6. Perlu diperhatikan etika kehidupan berbangsa yang bertolak dari rasa kemanusiaan yang mendalam dengan menampilkan kembali sikap jujur, saling peduli, saling memahami, saling menghargai, saling mencintai, dan saling menolong di antara sesama manusia dan nlai-nilai Pancasila lain.
7. Perlu pula ditumbuhkembangkan kembali budaya malu, yaitu malu berbuat kesalahan dan semua yang bertentangan dengan moral agama dan nilai-nilai luhur budaya bangsa serta nilai-nilai Pancasila. Rasa malu untuk menyimpang dari nilai-nilai sosial yang ada akan mendorong pemerintahan yang bersih.
8. Demikian juga perlu ditumbuhkembangkan budaya keteladanan yang diwujudkan dalam perilaku para pemimpin baik formal maupun informal pada setiap lapisan masyarakat, sehingga rakyat mempunyai contoh nyata sosok yang patut dijadikan teladan.
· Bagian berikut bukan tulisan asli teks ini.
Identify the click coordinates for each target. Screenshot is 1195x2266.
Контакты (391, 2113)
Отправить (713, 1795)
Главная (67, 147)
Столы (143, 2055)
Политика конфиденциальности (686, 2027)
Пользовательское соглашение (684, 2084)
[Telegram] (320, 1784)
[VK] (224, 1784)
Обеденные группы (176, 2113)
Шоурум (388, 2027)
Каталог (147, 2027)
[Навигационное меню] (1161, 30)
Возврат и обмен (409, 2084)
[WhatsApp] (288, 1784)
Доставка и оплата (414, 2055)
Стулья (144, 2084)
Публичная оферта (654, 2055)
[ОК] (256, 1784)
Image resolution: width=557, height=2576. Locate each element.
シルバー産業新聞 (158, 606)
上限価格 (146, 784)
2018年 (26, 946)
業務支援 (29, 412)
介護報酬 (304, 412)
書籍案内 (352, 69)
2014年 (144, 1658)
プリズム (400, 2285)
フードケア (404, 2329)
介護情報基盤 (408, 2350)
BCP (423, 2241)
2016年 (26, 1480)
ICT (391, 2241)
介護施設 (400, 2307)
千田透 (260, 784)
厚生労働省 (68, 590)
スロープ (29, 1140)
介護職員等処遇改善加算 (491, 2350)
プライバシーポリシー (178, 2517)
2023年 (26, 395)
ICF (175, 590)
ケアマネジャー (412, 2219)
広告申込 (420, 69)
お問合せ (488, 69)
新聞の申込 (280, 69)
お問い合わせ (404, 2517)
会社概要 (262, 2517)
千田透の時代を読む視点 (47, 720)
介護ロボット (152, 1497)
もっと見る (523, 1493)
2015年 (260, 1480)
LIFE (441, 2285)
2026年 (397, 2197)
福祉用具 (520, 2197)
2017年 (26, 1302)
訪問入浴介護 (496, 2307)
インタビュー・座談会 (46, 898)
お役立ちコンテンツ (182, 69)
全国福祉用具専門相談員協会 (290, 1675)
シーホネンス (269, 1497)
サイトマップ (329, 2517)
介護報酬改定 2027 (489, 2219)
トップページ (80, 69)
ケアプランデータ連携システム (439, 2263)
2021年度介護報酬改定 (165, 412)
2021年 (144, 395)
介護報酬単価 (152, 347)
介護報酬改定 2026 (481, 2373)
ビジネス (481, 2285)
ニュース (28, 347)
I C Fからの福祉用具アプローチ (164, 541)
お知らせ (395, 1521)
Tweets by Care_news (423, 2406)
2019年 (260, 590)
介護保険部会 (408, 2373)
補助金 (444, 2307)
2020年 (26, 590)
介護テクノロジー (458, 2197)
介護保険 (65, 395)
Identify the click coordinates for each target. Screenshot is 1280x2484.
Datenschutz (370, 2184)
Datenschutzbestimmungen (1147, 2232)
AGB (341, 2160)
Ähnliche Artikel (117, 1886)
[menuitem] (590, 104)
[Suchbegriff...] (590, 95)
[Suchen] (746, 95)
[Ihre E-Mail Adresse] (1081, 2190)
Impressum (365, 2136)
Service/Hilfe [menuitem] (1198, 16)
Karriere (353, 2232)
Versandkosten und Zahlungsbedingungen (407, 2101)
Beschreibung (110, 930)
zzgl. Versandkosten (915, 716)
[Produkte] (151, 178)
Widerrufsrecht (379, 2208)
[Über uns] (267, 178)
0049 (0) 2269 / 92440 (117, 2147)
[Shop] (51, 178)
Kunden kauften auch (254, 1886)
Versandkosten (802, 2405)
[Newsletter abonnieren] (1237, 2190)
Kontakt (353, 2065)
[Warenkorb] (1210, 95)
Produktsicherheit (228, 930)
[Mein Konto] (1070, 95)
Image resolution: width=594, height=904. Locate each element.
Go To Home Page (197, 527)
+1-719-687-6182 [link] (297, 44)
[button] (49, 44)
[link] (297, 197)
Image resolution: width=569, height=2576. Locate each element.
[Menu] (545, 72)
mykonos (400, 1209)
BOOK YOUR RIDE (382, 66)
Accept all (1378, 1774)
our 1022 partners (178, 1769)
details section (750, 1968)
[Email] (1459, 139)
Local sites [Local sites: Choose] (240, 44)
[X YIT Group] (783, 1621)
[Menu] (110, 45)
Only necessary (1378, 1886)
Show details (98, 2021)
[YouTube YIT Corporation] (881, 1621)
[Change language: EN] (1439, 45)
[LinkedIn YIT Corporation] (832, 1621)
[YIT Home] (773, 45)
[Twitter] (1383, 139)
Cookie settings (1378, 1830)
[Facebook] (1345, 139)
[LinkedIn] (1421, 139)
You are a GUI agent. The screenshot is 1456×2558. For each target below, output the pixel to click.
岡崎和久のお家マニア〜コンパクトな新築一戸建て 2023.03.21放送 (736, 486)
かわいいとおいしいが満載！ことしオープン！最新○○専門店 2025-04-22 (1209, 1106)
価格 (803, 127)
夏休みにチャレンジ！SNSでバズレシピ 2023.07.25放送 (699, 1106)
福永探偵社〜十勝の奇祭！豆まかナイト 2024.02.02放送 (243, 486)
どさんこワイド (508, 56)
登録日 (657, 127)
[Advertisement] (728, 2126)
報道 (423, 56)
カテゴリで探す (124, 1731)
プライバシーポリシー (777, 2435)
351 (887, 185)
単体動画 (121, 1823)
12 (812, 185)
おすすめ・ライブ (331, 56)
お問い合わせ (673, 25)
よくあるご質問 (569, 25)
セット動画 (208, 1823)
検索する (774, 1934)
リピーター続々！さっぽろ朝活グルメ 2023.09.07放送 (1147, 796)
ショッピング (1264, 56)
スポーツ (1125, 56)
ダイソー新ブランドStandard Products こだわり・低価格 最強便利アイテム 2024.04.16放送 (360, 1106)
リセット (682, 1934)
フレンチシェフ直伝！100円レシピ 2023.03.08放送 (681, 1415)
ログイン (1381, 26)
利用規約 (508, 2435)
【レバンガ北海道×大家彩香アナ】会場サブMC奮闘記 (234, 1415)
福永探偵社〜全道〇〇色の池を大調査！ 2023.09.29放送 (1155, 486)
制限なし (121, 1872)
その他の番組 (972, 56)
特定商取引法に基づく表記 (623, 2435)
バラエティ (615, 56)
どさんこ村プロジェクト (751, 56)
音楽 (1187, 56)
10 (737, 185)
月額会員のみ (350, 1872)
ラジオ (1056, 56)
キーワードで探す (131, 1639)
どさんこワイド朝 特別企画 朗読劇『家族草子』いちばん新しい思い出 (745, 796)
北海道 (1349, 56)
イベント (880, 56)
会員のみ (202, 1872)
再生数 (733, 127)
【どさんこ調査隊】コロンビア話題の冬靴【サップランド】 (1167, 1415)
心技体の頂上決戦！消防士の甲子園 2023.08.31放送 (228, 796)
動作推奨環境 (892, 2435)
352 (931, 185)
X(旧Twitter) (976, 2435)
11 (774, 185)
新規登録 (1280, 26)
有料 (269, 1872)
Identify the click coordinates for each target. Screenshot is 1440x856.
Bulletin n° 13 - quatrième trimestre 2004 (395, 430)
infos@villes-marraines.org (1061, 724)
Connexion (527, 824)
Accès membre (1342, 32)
9. Pejabat dituntut untuk mempunyai kesadaran bahwa bangsa Indonesia adalah bangsa yang berbudaya tinggi, sehingga dapat menggugah hati setiap manusia Indonesia untuk mampu melakukan adaptasi, interaksi dengan bangsa lain, dan mampu melakukan tindakan proaktif sejalan dengan tuntutan globalisasi dengan penghayatan dan pengamalan agama dan nilai-nilai Pancasila yang benar serta melakukan kreativitas budaya yang lebih baik.